His days were spent in that inner life he had created for himself, for
which he had relinquished all else. He closed the portals of his senses,
and sought to free himself from all bodily needs, so that he might be
but a soul enrapt in contemplation. To him nature offered only snares
and abominations; he gloried in maltreating her, in despising her, in
releasing himself from his human slime. And as the just man must be a
fool according to the world, he considered himself an exile on this
earth; his thoughts were solely fixed upon the favours of Heaven,
incapable as he was of understanding how an eternity of bliss could be
weighed against a few hours of perishable enjoyment. His reason duped
him and his senses lied; and if he advanced in virtue it was
particularly by humility and obedience. His wish was to be the last of
all, one subject to all, in order that the divine dew might fall upon
his heart as upon arid sand; he considered himself overwhelmed with
reproach and with confusion, unworthy of ever being saved from sin. He
no longer belonged to himself--blind, deaf, dead to the world as he was.
He was God's thing. And from the depth of the abjectness to which he
sought to plunge, Hosannahs suddenly bore him aloft, above the happy and
the mighty into the splendour of never-ending bliss.
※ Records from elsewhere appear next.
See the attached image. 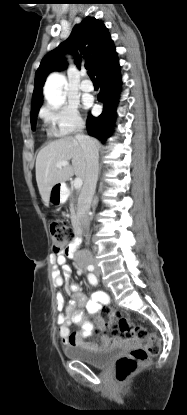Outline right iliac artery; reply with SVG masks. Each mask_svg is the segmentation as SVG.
<instances>
[{
	"mask_svg": "<svg viewBox=\"0 0 187 415\" xmlns=\"http://www.w3.org/2000/svg\"><path fill=\"white\" fill-rule=\"evenodd\" d=\"M93 269H94V267H93L92 265H89V266H88V270H89V271H92Z\"/></svg>",
	"mask_w": 187,
	"mask_h": 415,
	"instance_id": "right-iliac-artery-1",
	"label": "right iliac artery"
}]
</instances>
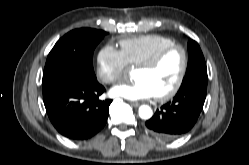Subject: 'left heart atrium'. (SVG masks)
Returning a JSON list of instances; mask_svg holds the SVG:
<instances>
[{"label": "left heart atrium", "instance_id": "39dd6f15", "mask_svg": "<svg viewBox=\"0 0 249 165\" xmlns=\"http://www.w3.org/2000/svg\"><path fill=\"white\" fill-rule=\"evenodd\" d=\"M110 93L112 96L133 101L149 99L155 96V93L150 85L142 79H135L132 82L119 83L111 89Z\"/></svg>", "mask_w": 249, "mask_h": 165}]
</instances>
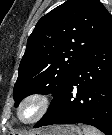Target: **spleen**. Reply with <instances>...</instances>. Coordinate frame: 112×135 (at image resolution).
<instances>
[{
    "label": "spleen",
    "instance_id": "spleen-1",
    "mask_svg": "<svg viewBox=\"0 0 112 135\" xmlns=\"http://www.w3.org/2000/svg\"><path fill=\"white\" fill-rule=\"evenodd\" d=\"M84 135H103L101 132L92 127H83Z\"/></svg>",
    "mask_w": 112,
    "mask_h": 135
}]
</instances>
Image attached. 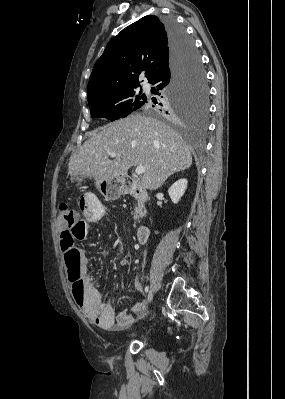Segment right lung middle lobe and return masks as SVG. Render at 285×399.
I'll use <instances>...</instances> for the list:
<instances>
[{
  "label": "right lung middle lobe",
  "instance_id": "right-lung-middle-lobe-1",
  "mask_svg": "<svg viewBox=\"0 0 285 399\" xmlns=\"http://www.w3.org/2000/svg\"><path fill=\"white\" fill-rule=\"evenodd\" d=\"M162 94L166 101L170 102V107L165 108L163 104L153 105L146 95L136 91V88L96 98L88 101V104L92 118H106L110 121L124 118L143 105L161 114L181 119L193 116L204 117L208 110V87L196 49L192 62L186 68L181 80L170 92L162 91Z\"/></svg>",
  "mask_w": 285,
  "mask_h": 399
}]
</instances>
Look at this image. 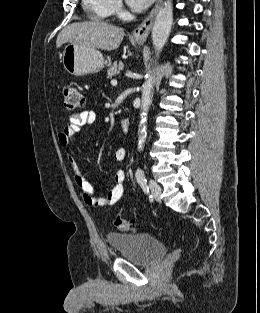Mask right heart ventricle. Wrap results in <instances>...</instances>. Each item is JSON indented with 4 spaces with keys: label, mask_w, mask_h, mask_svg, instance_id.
I'll return each mask as SVG.
<instances>
[{
    "label": "right heart ventricle",
    "mask_w": 260,
    "mask_h": 313,
    "mask_svg": "<svg viewBox=\"0 0 260 313\" xmlns=\"http://www.w3.org/2000/svg\"><path fill=\"white\" fill-rule=\"evenodd\" d=\"M83 4L95 20H106L113 13L110 0H83Z\"/></svg>",
    "instance_id": "e07e8e85"
}]
</instances>
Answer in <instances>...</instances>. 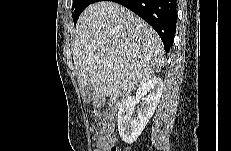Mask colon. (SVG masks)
Wrapping results in <instances>:
<instances>
[{
    "label": "colon",
    "mask_w": 231,
    "mask_h": 151,
    "mask_svg": "<svg viewBox=\"0 0 231 151\" xmlns=\"http://www.w3.org/2000/svg\"><path fill=\"white\" fill-rule=\"evenodd\" d=\"M98 131L99 139L105 143H111L113 141V129L108 121L107 116L104 113L98 114ZM110 151H119L115 147H111Z\"/></svg>",
    "instance_id": "5ec220e1"
}]
</instances>
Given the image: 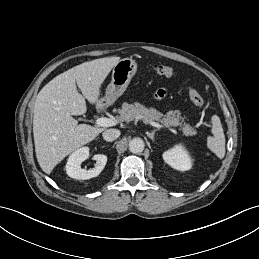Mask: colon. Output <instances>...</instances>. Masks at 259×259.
<instances>
[{
  "label": "colon",
  "mask_w": 259,
  "mask_h": 259,
  "mask_svg": "<svg viewBox=\"0 0 259 259\" xmlns=\"http://www.w3.org/2000/svg\"><path fill=\"white\" fill-rule=\"evenodd\" d=\"M154 72L162 77H171L174 75V70L172 67L164 64H156L154 65ZM188 95L190 100L199 108H204L206 106V101L200 92L194 88L189 87Z\"/></svg>",
  "instance_id": "colon-1"
}]
</instances>
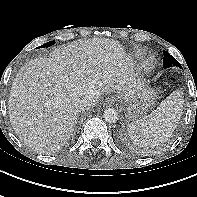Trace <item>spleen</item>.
I'll return each mask as SVG.
<instances>
[{
	"label": "spleen",
	"instance_id": "obj_1",
	"mask_svg": "<svg viewBox=\"0 0 197 197\" xmlns=\"http://www.w3.org/2000/svg\"><path fill=\"white\" fill-rule=\"evenodd\" d=\"M181 90L173 91L151 114L128 125L134 144L155 147L169 140L176 129L183 110Z\"/></svg>",
	"mask_w": 197,
	"mask_h": 197
}]
</instances>
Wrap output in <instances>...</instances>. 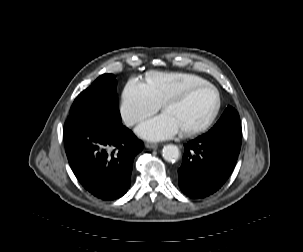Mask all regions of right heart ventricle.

* This forms the subject of M. Zola's novel, _The Conquest of
Plassans_. ED.
Thus, at Les Artaud, Abbe Mouret had once more experienced, each time he
read the 'Imitation,' the raptures of the cloistered life which he had
longed for at one time so ardently. As yet he had not had to fight any
battle. From the moment that he knelt down, he became perfect,
absolutely oblivious of the flesh, unresisting, undisturbed, as if
overpowered by the Divine grace. Such ecstasy at God's approach is well
known to some young priests: it is a blissful moment when all is hushed,
and the only desire is but a boundless craving for purity. From no human
creature had he sought his consolations. He who believes a certain thing
to be all in all cannot be troubled: and he did believe that God was all
in all, and that humility, obedience, and chastity were everything. He
could remember having heard temptation spoken of as an abominable
torture that tries the holiest. But he would only smile: God had never
left him. He bore his faith about him thus like a breast-plate
protecting him from the slightest breath of evil. He could recall how he
had hidden himself and wept for very love; he knew not whom he loved,
but he wept for love, for love of some one afar off. The recollection
never failed to move him. Later on he had decided on becoming a priest
in order to satisfy that craving for a superhuman affection which was
his sole torment. He could not see where greater love could be. In that
state of life he satisfied his being, his inherited predisposition, his
youthful dreams, his first virile desires. If temptation must come, he
awaited it with the calmness of the seminarist ignorant of the world. He
felt that his manhood had been killed in him: it gladdened him to feel
himself a creature set apart, unsexed, turned from the usual paths of
life, and, as became a lamb of the Lord, marked with the tonsure.